Exercise instructions -> Which lines below contain the word "mówi"? Copy each one.

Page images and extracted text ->

****************************************

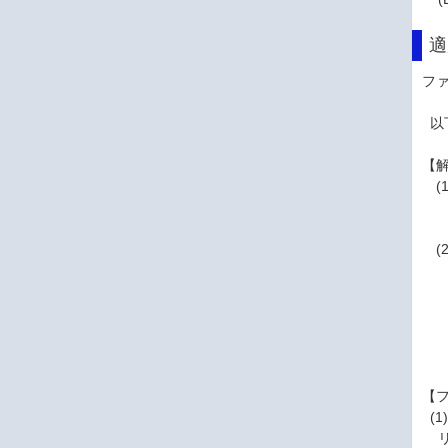
適
フ
以
【
(1
ク
(
・R
→
・N
・L
→
【フ
(1
リ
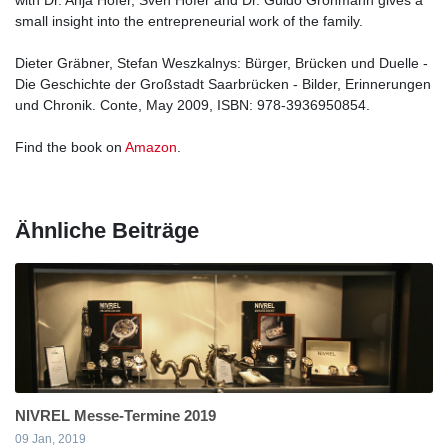
small insight into the entrepreneurial work of the family.
Dieter Gräbner, Stefan Weszkalnys: Bürger, Brücken und Duelle -
Die Geschichte der Großstadt Saarbrücken - Bilder, Erinnerungen
und Chronik. Conte, May 2009, ISBN: 978-3936950854.
Find the book on
Amazon
.
Ähnliche Beiträge
NIVREL Messe-Termine 2019
09 Jan, 2019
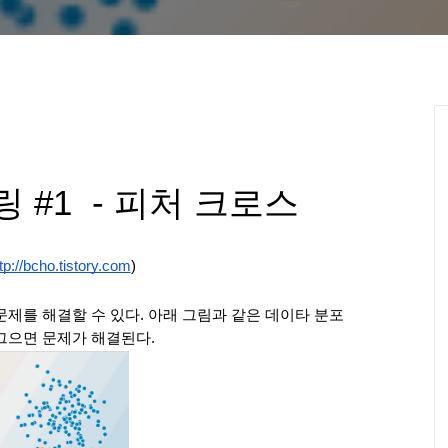
#1  - 피처 크로스
tp://bcho.tistory.com
)
제를 해결할 수 있다. 아래 그림과 같은 데이타 분포
그으면 문제가 해결된다. 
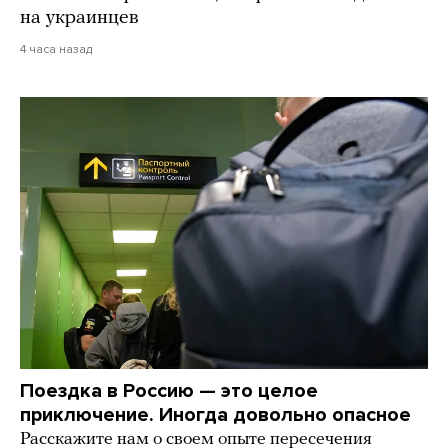
на украинцев
4 часа назад
Поездка в Россию — это целое
приключение. Иногда довольно опасное
Расскажите нам о своем опыте пересечения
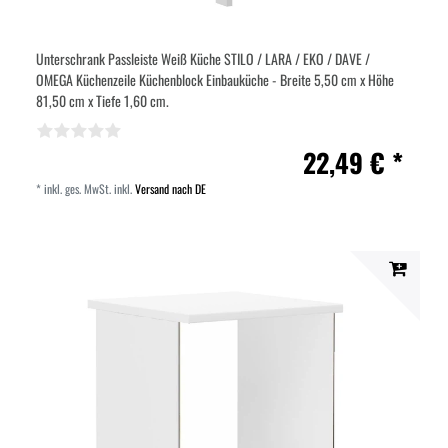
Unterschrank Passleiste Weiß Küche STILO / LARA / EKO / DAVE /
OMEGA Küchenzeile Küchenblock Einbauküche - Breite 5,50 cm x Höhe
81,50 cm x Tiefe 1,60 cm.
22,49 € *
*
inkl. ges. MwSt.
inkl.
Versand nach DE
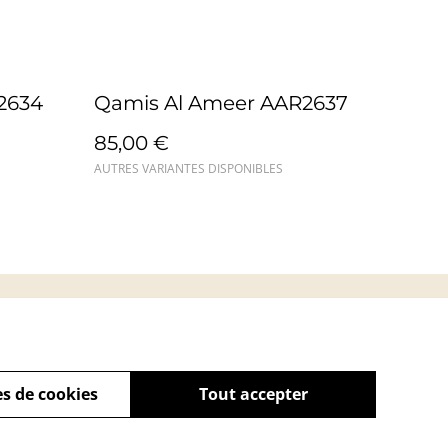
2634
Qamis Al Ameer AAR2637
85,00 €
AUTRES VARIANTES DISPONIBLES
s
s de cookies
Tout accepter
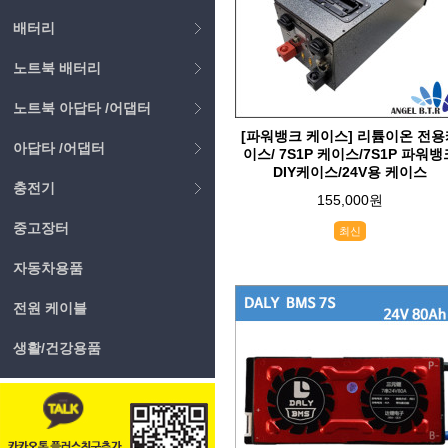
배터리
노트북 배터리
노트북 아답타 /어댑터
[파워뱅크 케이스] 리튬이온 전용
아답타 /어댑터
이스/ 7S1P 케이스/7S1P 파워뱅
DIY케이스/24V용 케이스
충전기
155,000원
중고장터
최신
자동차용품
전원 케이블
생활/건강용품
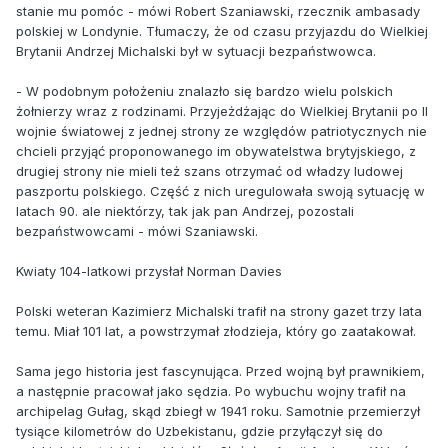
stanie mu pomóc - mówi Robert Szaniawski, rzecznik ambasady
polskiej w Londynie. Tłumaczy, że od czasu przyjazdu do Wielkiej
Brytanii Andrzej Michalski był w sytuacji bezpaństwowca.
- W podobnym położeniu znalazło się bardzo wielu polskich
żołnierzy wraz z rodzinami. Przyjeżdżając do Wielkiej Brytanii po II
wojnie światowej z jednej strony ze względów patriotycznych nie
chcieli przyjąć proponowanego im obywatelstwa brytyjskiego, z
drugiej strony nie mieli też szans otrzymać od władzy ludowej
paszportu polskiego. Część z nich uregulowała swoją sytuację w
latach 90. ale niektórzy, tak jak pan Andrzej, pozostali
bezpaństwowcami - mówi Szaniawski.
Kwiaty 104-latkowi przysłał Norman Davies
Polski weteran Kazimierz Michalski trafił na strony gazet trzy lata
temu. Miał 101 lat, a powstrzymał złodzieja, który go zaatakował.
Sama jego historia jest fascynująca. Przed wojną był prawnikiem,
a następnie pracował jako sędzia. Po wybuchu wojny trafił na
archipelag Gułag, skąd zbiegł w 1941 roku. Samotnie przemierzył
tysiące kilometrów do Uzbekistanu, gdzie przyłączył się do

****************************************

Output of the task ->
stanie mu pomóc - mówi Robert Szaniawski, rzecznik ambasady
bezpaństwowcami - mówi Szaniawski.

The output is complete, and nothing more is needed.